## [Assignment]
Omitting all images, set down every line below exactly as it appears.

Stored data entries
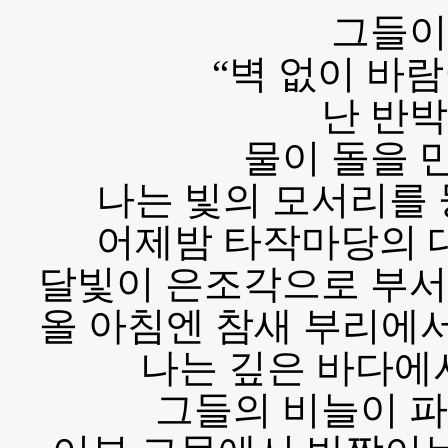
그들이
“벽 없이 바람
난 반박
물이 돌을 
나는 빛의 모서리를
어제밤 타작마당의 
달빛이 은조각으로 부서
올 아침엔 참새 부리에서
나는 깊은 바다에
그들의 비늘이 파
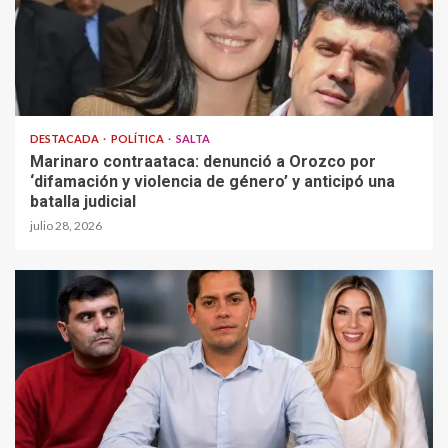
DESTACADA
POLÍTICA
SALTA
Marinaro contraataca: denunció a Orozco por
‘difamación y violencia de género’ y anticipó una
batalla judicial
julio 28, 2026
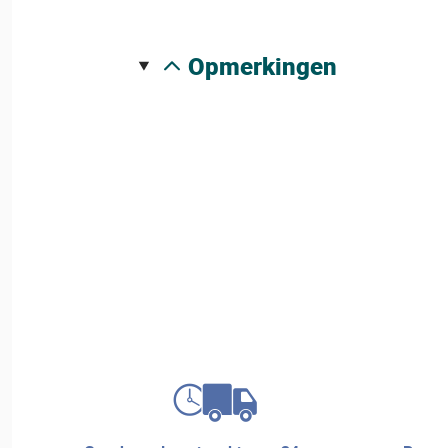
opmerkingen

## [Your response]
그들이
“벽 없이 바람
난 반박
물이 돌을 
나는 빛의 모서리를
어제밤 타작마당의 
달빛이 은조각으로 부서
올 아침엔 참새 부리에서
나는 깊은 바다에
그들의 비늘이 파
DESTACADA
POLÍTICA
SALTA
Marinaro contraataca: denunció a Orozco por
‘difamación y violencia de género’ y anticipó una
batalla judicial
julio 28, 2026
opmerkingen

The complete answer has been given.